*** Block opens ***

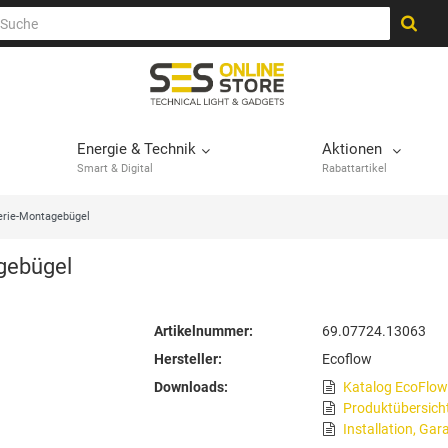
Energie & Technik
Aktionen
Smart & Digital
Rabattartikel
erie-Montagebügel
gebügel
Artikelnummer:
69.07724.13063
Hersteller:
Ecoflow
Downloads:
Katalog EcoFlow
Produktübersich
Installation, Gar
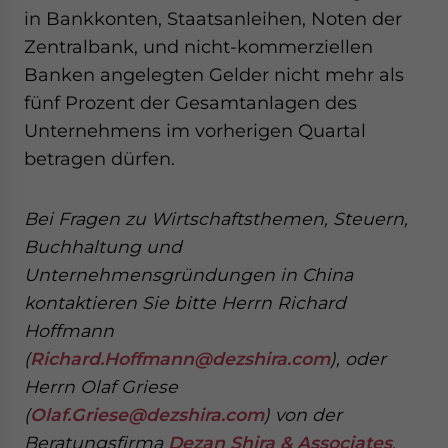
in Bankkonten, Staatsanleihen, Noten der
Zentralbank, und nicht-kommerziellen
Banken angelegten Gelder nicht mehr als
fünf Prozent der Gesamtanlagen des
Unternehmens im vorherigen Quartal
betragen dürfen.
Bei Fragen zu Wirtschaftsthemen, Steuern,
Buchhaltung und
Unternehmensgründungen in China
kontaktieren Sie bitte Herrn Richard
Hoffmann
(
Richard.Hoffmann@dezshira.com
), oder
Herrn Olaf Griese
(
Olaf.Griese@dezshira.com
) von der
Beratungsfirma
Dezan Shira & Associates
.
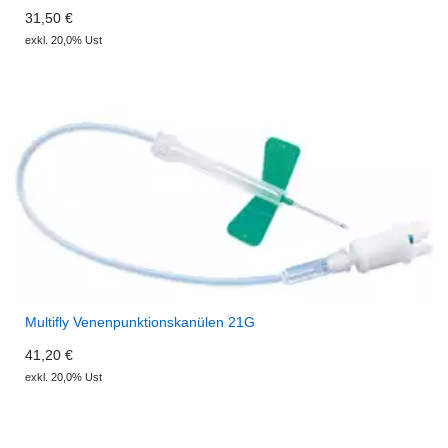
31,50 €
exkl. 20,0% Ust
Multifly Venenpunktionskanülen 21G
41,20 €
exkl. 20,0% Ust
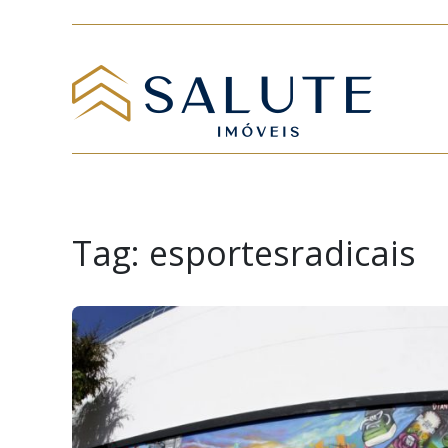
Tag:
esportesradicais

*** Block closes ***

> **The problem**
Give back every record above exactly as written, skipping each picture.

> **Answer space**
Energie & Technik
Aktionen
Smart & Digital
Rabattartikel
erie-Montagebügel
gebügel
Artikelnummer:
69.07724.13063
Hersteller:
Ecoflow
Downloads:
Katalog EcoFlow
Produktübersich
Installation, Gar
in Bankkonten, Staatsanleihen, Noten der
Zentralbank, und nicht-kommerziellen
Banken angelegten Gelder nicht mehr als
fünf Prozent der Gesamtanlagen des
Unternehmens im vorherigen Quartal
betragen dürfen.
Bei Fragen zu Wirtschaftsthemen, Steuern,
Buchhaltung und
Unternehmensgründungen in China
kontaktieren Sie bitte Herrn Richard
Hoffmann
(
Richard.Hoffmann@dezshira.com
), oder
Herrn Olaf Griese
(
Olaf.Griese@dezshira.com
) von der
Beratungsfirma
Dezan Shira & Associates
.
31,50 €
exkl. 20,0% Ust
Multifly Venenpunktionskanülen 21G
41,20 €
exkl. 20,0% Ust
Tag:
esportesradicais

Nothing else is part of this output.